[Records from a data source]
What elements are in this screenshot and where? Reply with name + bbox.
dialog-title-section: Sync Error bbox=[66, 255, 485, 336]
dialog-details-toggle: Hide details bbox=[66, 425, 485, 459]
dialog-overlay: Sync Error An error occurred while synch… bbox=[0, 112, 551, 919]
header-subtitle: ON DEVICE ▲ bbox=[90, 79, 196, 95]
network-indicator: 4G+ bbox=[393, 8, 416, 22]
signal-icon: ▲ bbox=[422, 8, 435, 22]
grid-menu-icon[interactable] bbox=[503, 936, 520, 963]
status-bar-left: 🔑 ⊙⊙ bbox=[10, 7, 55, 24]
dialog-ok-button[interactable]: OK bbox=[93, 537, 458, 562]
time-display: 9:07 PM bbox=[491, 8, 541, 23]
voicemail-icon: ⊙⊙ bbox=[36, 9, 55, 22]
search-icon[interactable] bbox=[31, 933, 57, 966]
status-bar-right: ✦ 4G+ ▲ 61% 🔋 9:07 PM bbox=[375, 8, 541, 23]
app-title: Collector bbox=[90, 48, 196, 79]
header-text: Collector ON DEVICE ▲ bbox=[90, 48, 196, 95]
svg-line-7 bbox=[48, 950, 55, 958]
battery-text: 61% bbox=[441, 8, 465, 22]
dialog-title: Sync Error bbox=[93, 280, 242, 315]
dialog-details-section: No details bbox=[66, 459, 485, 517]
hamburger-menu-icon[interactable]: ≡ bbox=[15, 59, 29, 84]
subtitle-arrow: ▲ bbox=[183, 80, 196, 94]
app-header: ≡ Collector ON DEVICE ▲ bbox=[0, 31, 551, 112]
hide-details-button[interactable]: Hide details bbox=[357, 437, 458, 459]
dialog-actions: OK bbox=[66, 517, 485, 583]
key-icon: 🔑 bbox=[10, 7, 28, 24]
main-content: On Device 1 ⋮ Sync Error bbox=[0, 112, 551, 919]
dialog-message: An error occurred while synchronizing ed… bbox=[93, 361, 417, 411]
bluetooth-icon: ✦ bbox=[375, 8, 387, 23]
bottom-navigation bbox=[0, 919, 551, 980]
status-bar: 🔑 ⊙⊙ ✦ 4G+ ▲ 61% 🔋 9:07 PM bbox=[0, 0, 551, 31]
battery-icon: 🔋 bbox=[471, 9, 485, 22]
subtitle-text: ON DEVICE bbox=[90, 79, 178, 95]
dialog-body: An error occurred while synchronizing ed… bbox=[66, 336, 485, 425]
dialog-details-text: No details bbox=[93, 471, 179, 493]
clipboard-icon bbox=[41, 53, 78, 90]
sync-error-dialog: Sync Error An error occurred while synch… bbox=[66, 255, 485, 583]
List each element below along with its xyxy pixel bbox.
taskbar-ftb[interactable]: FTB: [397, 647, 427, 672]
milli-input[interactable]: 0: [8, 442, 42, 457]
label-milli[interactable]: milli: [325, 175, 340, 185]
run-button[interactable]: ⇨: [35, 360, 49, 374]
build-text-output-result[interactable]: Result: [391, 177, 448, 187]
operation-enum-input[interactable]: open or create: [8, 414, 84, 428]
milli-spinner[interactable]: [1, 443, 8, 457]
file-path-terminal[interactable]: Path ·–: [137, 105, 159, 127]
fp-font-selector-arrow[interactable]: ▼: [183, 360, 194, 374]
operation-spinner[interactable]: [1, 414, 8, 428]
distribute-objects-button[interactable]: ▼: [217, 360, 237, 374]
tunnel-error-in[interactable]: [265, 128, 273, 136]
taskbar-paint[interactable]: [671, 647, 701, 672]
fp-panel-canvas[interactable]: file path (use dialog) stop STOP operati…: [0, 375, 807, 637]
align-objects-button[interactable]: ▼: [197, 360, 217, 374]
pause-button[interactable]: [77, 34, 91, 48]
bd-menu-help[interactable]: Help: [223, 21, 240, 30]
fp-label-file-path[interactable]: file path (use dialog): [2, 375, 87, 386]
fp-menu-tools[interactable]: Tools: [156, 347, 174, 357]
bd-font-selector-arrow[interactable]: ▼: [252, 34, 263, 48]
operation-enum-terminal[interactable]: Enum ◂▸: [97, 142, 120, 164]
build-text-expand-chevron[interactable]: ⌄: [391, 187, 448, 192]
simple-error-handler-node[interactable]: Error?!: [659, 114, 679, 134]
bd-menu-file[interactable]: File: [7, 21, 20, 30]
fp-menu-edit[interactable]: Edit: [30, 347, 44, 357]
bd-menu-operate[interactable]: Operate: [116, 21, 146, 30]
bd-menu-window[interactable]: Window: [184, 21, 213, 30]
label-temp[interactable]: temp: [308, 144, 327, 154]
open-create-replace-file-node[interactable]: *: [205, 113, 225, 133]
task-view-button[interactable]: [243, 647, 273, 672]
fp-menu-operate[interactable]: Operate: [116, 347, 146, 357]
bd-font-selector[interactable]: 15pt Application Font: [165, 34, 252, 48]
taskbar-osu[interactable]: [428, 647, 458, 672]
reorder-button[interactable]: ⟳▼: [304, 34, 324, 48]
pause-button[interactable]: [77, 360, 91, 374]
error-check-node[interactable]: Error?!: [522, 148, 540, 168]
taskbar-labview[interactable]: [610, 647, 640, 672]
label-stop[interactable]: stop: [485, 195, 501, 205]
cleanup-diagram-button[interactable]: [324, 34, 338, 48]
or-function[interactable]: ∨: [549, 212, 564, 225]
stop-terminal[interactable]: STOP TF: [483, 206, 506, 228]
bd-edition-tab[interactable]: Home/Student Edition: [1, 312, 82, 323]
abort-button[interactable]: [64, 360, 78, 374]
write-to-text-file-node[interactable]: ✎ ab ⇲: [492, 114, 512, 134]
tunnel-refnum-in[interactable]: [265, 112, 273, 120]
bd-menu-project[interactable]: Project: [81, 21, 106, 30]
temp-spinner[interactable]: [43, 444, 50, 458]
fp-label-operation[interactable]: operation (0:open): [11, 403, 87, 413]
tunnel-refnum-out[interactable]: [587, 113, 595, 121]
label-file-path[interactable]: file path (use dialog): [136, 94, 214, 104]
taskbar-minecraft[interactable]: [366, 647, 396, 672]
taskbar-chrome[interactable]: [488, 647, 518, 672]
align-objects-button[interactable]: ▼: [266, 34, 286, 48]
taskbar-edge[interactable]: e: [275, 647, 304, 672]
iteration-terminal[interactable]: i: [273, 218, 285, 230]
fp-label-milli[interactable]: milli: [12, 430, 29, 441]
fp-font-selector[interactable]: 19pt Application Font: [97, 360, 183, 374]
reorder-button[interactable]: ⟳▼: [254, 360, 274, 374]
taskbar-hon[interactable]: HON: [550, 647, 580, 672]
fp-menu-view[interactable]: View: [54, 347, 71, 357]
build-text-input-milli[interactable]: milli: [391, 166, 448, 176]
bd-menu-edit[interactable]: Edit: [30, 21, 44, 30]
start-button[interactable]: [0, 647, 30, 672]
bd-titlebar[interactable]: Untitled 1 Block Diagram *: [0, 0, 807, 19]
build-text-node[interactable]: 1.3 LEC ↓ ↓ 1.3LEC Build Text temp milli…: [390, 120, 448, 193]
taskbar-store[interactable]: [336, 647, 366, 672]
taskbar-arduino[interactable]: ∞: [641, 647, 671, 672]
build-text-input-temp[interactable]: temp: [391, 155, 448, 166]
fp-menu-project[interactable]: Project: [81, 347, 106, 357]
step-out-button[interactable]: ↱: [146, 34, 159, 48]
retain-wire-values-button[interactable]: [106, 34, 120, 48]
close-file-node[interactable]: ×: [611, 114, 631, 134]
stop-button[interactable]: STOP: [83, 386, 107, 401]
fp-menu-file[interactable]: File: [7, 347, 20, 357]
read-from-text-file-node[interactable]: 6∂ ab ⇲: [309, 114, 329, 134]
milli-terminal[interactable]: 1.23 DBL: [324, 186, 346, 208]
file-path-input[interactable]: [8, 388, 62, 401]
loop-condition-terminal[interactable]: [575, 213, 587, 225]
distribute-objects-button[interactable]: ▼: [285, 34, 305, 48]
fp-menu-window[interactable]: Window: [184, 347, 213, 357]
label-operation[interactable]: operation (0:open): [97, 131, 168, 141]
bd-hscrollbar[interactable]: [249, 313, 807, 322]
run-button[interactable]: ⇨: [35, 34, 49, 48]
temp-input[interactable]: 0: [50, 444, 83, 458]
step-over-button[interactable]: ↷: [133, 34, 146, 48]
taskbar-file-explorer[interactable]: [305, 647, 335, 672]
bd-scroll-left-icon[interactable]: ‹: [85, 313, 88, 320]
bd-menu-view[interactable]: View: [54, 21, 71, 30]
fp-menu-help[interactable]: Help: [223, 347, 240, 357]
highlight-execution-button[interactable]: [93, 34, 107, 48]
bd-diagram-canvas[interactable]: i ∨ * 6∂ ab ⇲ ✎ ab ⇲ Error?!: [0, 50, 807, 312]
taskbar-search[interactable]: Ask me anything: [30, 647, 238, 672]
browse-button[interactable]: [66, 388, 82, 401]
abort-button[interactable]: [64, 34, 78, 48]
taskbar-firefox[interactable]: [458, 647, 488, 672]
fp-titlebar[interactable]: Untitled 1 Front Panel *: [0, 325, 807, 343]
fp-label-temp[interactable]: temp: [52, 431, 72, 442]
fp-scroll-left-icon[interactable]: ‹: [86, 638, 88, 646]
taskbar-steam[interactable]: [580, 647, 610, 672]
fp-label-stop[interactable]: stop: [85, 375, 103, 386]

● **The problem**: Only lines that include "Untitled" belong in the answer; return them from the entries above.

● **Expected output**:
bd-titlebar[interactable]: Untitled 1 Block Diagram *: [0, 0, 807, 19]
fp-titlebar[interactable]: Untitled 1 Front Panel *: [0, 325, 807, 343]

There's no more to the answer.